Supplied data:
##############################

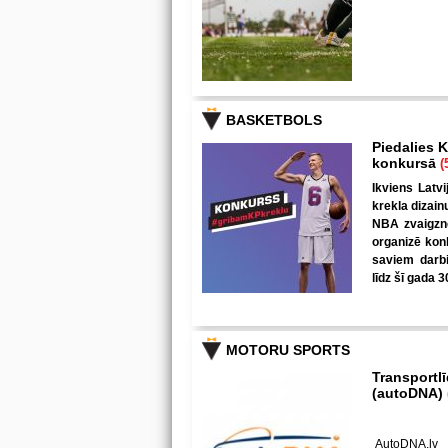
BASKETBOLS
Piedalies K
konkursā
(
Ikviens Latvi
krekla dizain
NBA zvaigzne
organizē kon
saviem darbi
līdz šī gada 3
MOTORU SPORTS
Transportl
(autoDNA)
AutoDNA.lv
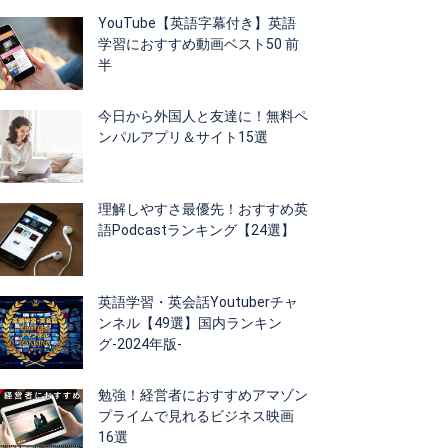
YouTube【英語字幕付き】英語
学習におすすめ動画ベスト50 前
半
今日から外国人と友達に！無料ペ
ンパルアプリ＆サイト15選
理解しやすさ最優先！おすすめ英
語Podcastランキング【24選】
英語学習・英会話Youtuberチャ
ンネル【49選】国内ランキン
グ-2024年版-
勉強！経営者におすすめアマゾン
プライムで見れるビジネス映画
16選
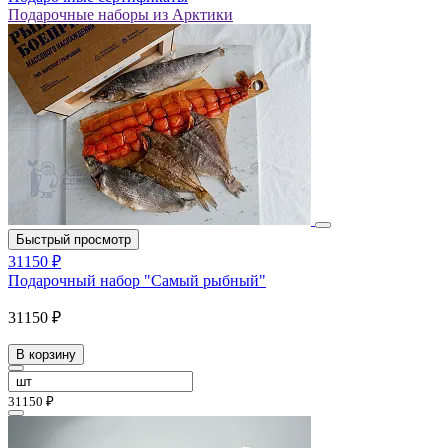
Подарочные наборы из Арктики
Быстрый просмотр
31150 ₽
Подарочный набор "Самый рыбный"
31150 ₽
В корзину
31150 ₽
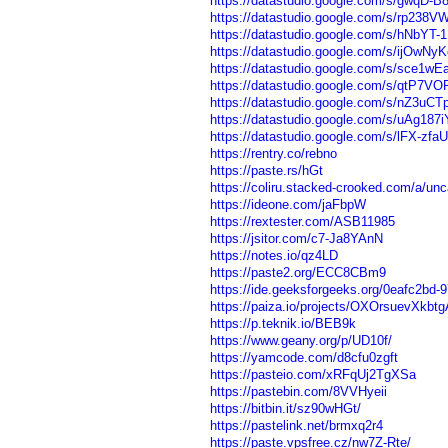
https://datastudio.google.com/s/gwqD-B
https://datastudio.google.com/s/rp238
https://datastudio.google.com/s/hNbYT-
https://datastudio.google.com/s/ijOwNy
https://datastudio.google.com/s/sce1wE
https://datastudio.google.com/s/qtP7VO
https://datastudio.google.com/s/nZ3uCT
https://datastudio.google.com/s/uAg187i
https://datastudio.google.com/s/lFX-zfa
https://rentry.co/rebno
https://paste.rs/hGt
https://coliru.stacked-crooked.com/a/
https://ideone.com/jaFbpW
https://rextester.com/ASB11985
https://jsitor.com/c7-Ja8YAnN
https://notes.io/qz4LD
https://paste2.org/ECC8CBm9
https://ide.geeksforgeeks.org/0eafc2bd
https://paiza.io/projects/OXOrsuevXk
https://p.teknik.io/BEB9k
https://www.geany.org/p/UD10f/
https://yamcode.com/d8cfu0zgft
https://pasteio.com/xRFqUj2TgXSa
https://pastebin.com/8VVHyeii
https://bitbin.it/sz90wHGt/
https://pastelink.net/brmxq2r4
https://paste.vpsfree.cz/nw7Z-Rte/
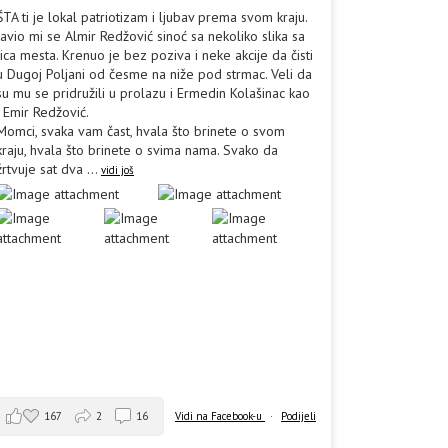
ŠTA ti je lokal patriotizam i ljubav prema svom kraju.
Javio mi se Almir Redžović sinoć sa nekoliko slika sa
lica mesta. Krenuo je bez poziva i neke akcije da čisti
u Dugoj Poljani od česme na niže pod strmac. Veli da
su mu se pridružili u prolazu i Ermedin Kolašinac kao
i Emir Redžović.
Momci, svaka vam čast, hvala što brinete o svom
kraju, hvala što brinete o svima nama. Svako da
žrtvuje sat dva
...
vidi još
167
2
16
Vidi na Facebook-u
·
Podijeli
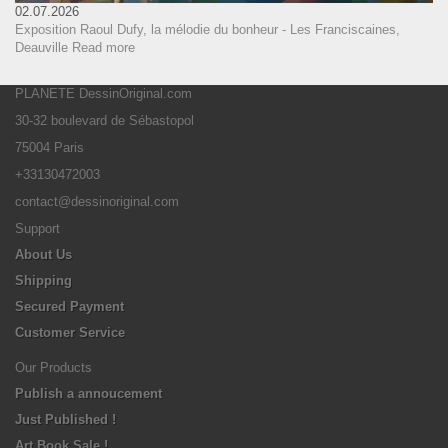
02.07.2026
Exposition Raoul Dufy, la mélodie du bonheur - Les Franciscaines,
Deauville
Read more
PLANETE DessinOriginal.com
30-32 boulevard de Sébastopol
75004 Paris
+33130472003
contact@dessinoriginal.com
Support
About Us
Shipping
Secured Payment
Customer Service
Our Products
Publish a annoucement
Just Published !
Art Book Sale !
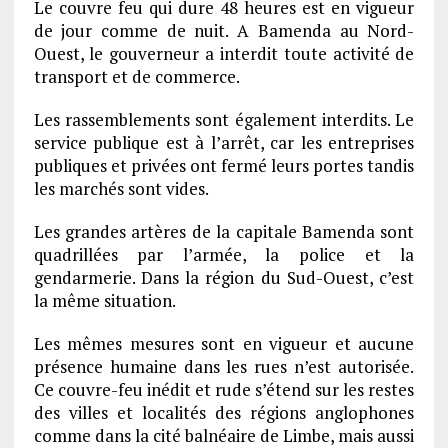
Le couvre feu qui dure 48 heures est en vigueur
de jour comme de nuit. A Bamenda au Nord-
Ouest, le gouverneur a interdit toute activité de
transport et de commerce.
Les rassemblements sont également interdits. Le
service publique est à l’arrêt, car les entreprises
publiques et privées ont fermé leurs portes tandis
les marchés sont vides.
Les grandes artères de la capitale Bamenda sont
quadrillées par l’armée, la police et la
gendarmerie. Dans la région du Sud-Ouest, c’est
la même situation.
Les mêmes mesures sont en vigueur et aucune
présence humaine dans les rues n’est autorisée.
Ce couvre-feu inédit et rude s’étend sur les restes
des villes et localités des régions anglophones
comme dans la cité balnéaire de Limbe, mais aussi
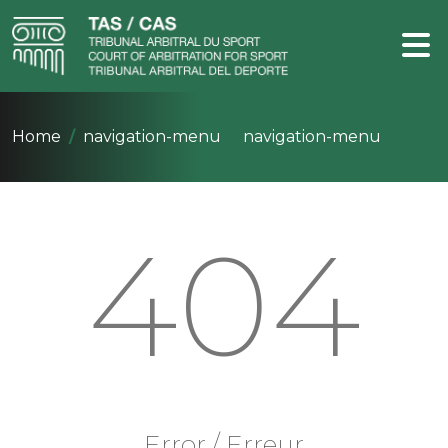
Home
navigation-menu
navigation-menu
404
Error / Erreur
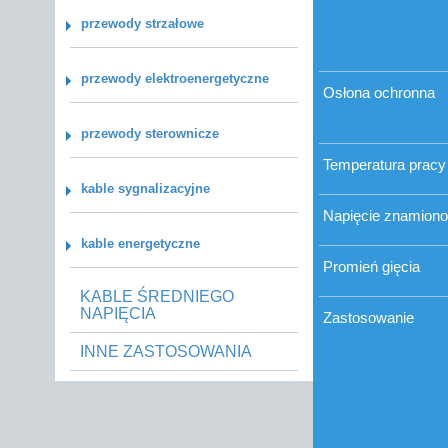
przewody strzałowe
przewody elektroenergetyczne
Osłona ochronna
przewody sterownicze
Temperatura pracy
kable sygnalizacyjne
Napięcie znamion
kable energetyczne
Promień gięcia
KABLE ŚREDNIEGO
NAPIĘCIA
Zastosowanie
INNE ZASTOSOWANIA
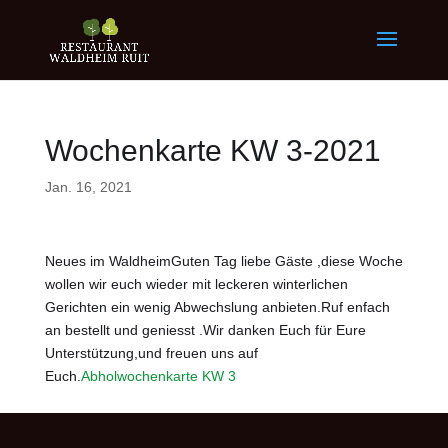
Wochenkarte KW 3-2021
Jan. 16, 2021
Neues im WaldheimGuten Tag liebe Gäste ,diese Woche
wollen wir euch wieder mit leckeren winterlichen
Gerichten ein wenig Abwechslung anbieten.Ruf enfach
an bestellt und geniesst .Wir danken Euch für Eure
Unterstützung,und freuen uns auf
Euch.
Abholwochenkarte KW 3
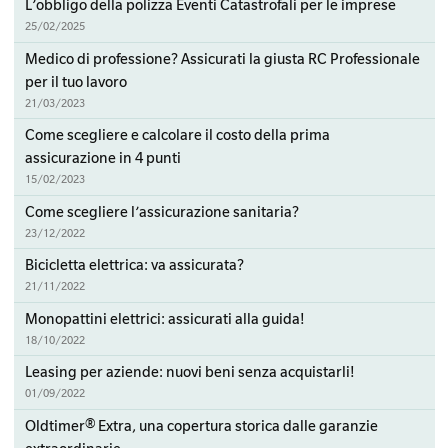
L’obbligo della polizza Eventi Catastrofali per le imprese
25/02/2025
Medico di professione? Assicurati la giusta RC Professionale
per il tuo lavoro
21/03/2023
Come scegliere e calcolare il costo della prima
assicurazione in 4 punti
15/02/2023
Come scegliere l’assicurazione sanitaria?
23/12/2022
Bicicletta elettrica: va assicurata?
21/11/2022
Monopattini elettrici: assicurati alla guida!
18/10/2022
Leasing per aziende: nuovi beni senza acquistarli!
01/09/2022
Oldtimer® Extra, una copertura storica dalle garanzie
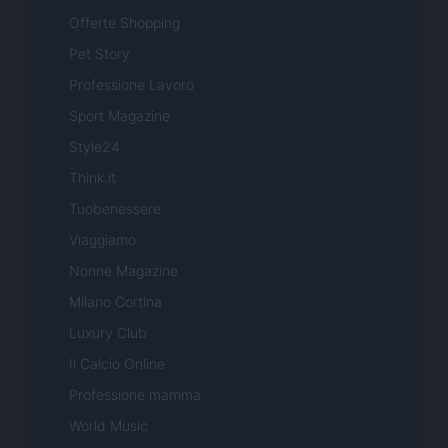
Offerte Shopping
Pet Story
Professione Lavoro
Sport Magazine
Style24
Think.it
Tuobenessere
Viaggiamo
Nonne Magazine
Milano Cortina
Luxury Club
Il Calcio Online
Professione mamma
World Music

##############################

Task prompt:
Line by line, return the listing above exactly, leaving out its pictures.

Task response:
BASKETBOLS
Piedalies K
konkursā
(
Ikviens Latvi
krekla dizain
NBA zvaigzne
organizē kon
saviem darbi
līdz šī gada 3
MOTORU SPORTS
Transportl
(autoDNA)
AutoDNA.lv
YouTube【英語字幕付き】英語
学習におすすめ動画ベスト50 前
半
今日から外国人と友達に！無料ペ
ンパルアプリ＆サイト15選
理解しやすさ最優先！おすすめ英
語Podcastランキング【24選】
英語学習・英会話Youtuberチャ
ンネル【49選】国内ランキン
グ-2024年版-
勉強！経営者におすすめアマゾン
プライムで見れるビジネス映画
16選
Подарочные наборы из Арктики
Быстрый просмотр
31150 ₽
Подарочный набор "Самый рыбный"
31150 ₽
В корзину
31150 ₽
https://datastudio.google.com/s/gwqD-B
https://datastudio.google.com/s/rp238
https://datastudio.google.com/s/hNbYT-
https://datastudio.google.com/s/ijOwNy
https://datastudio.google.com/s/sce1wE
https://datastudio.google.com/s/qtP7VO
https://datastudio.google.com/s/nZ3uCT
https://datastudio.google.com/s/uAg187i
https://datastudio.google.com/s/lFX-zfa
https://rentry.co/rebno
https://paste.rs/hGt
https://coliru.stacked-crooked.com/a/
https://ideone.com/jaFbpW
https://rextester.com/ASB11985
https://jsitor.com/c7-Ja8YAnN
https://notes.io/qz4LD
https://paste2.org/ECC8CBm9
https://ide.geeksforgeeks.org/0eafc2bd
https://paiza.io/projects/OXOrsuevXk
https://p.teknik.io/BEB9k
https://www.geany.org/p/UD10f/
https://yamcode.com/d8cfu0zgft
https://pasteio.com/xRFqUj2TgXSa
https://pastebin.com/8VVHyeii
https://bitbin.it/sz90wHGt/
https://pastelink.net/brmxq2r4
https://paste.vpsfree.cz/nw7Z-Rte/
ŠTA ti je lokal patriotizam i ljubav prema svom kraju.
Javio mi se Almir Redžović sinoć sa nekoliko slika sa
lica mesta. Krenuo je bez poziva i neke akcije da čisti
u Dugoj Poljani od česme na niže pod strmac. Veli da
su mu se pridružili u prolazu i Ermedin Kolašinac kao
i Emir Redžović.
Momci, svaka vam čast, hvala što brinete o svom
kraju, hvala što brinete o svima nama. Svako da
žrtvuje sat dva
...
vidi još
167
2
16
Vidi na Facebook-u
·
Podijeli
02.07.2026
Exposition Raoul Dufy, la mélodie du bonheur - Les Franciscaines,
Deauville
Read more
PLANETE DessinOriginal.com
30-32 boulevard de Sébastopol
75004 Paris
+33130472003
contact@dessinoriginal.com
Support
About Us
Shipping
Secured Payment
Customer Service
Our Products
Publish a annoucement
Just Published !
Art Book Sale !
Le couvre feu qui dure 48 heures est en vigueur
de jour comme de nuit. A Bamenda au Nord-
Ouest, le gouverneur a interdit toute activité de
transport et de commerce.
Les rassemblements sont également interdits. Le
service publique est à l’arrêt, car les entreprises
publiques et privées ont fermé leurs portes tandis
les marchés sont vides.
Les grandes artères de la capitale Bamenda sont
quadrillées par l’armée, la police et la
gendarmerie. Dans la région du Sud-Ouest, c’est
la même situation.
Les mêmes mesures sont en vigueur et aucune
présence humaine dans les rues n’est autorisée.
Ce couvre-feu inédit et rude s’étend sur les restes
des villes et localités des régions anglophones
comme dans la cité balnéaire de Limbe, mais aussi
Home
navigation-menu
navigation-menu
404
Error / Erreur
przewody strzałowe
przewody elektroenergetyczne
Osłona ochronna
przewody sterownicze
Temperatura pracy
kable sygnalizacyjne
Napięcie znamion
kable energetyczne
Promień gięcia
KABLE ŚREDNIEGO
NAPIĘCIA
Zastosowanie
INNE ZASTOSOWANIA
Wochenkarte KW 3-2021
Jan. 16, 2021
Neues im WaldheimGuten Tag liebe Gäste ,diese Woche
wollen wir euch wieder mit leckeren winterlichen
Gerichten ein wenig Abwechslung anbieten.Ruf enfach
an bestellt und geniesst .Wir danken Euch für Eure
Unterstützung,und freuen uns auf
Euch.
Abholwochenkarte KW 3
L’obbligo della polizza Eventi Catastrofali per le imprese
25/02/2025
Medico di professione? Assicurati la giusta RC Professionale
per il tuo lavoro
21/03/2023
Come scegliere e calcolare il costo della prima
assicurazione in 4 punti
15/02/2023
Come scegliere l’assicurazione sanitaria?
23/12/2022
Bicicletta elettrica: va assicurata?
21/11/2022
Monopattini elettrici: assicurati alla guida!
18/10/2022
Leasing per aziende: nuovi beni senza acquistarli!
01/09/2022
Oldtimer® Extra, una copertura storica dalle garanzie
Offerte Shopping
Pet Story
Professione Lavoro
Sport Magazine
Style24
Think.it
Tuobenessere
Viaggiamo
Nonne Magazine
Milano Cortina
Luxury Club
Il Calcio Online
Professione mamma
World Music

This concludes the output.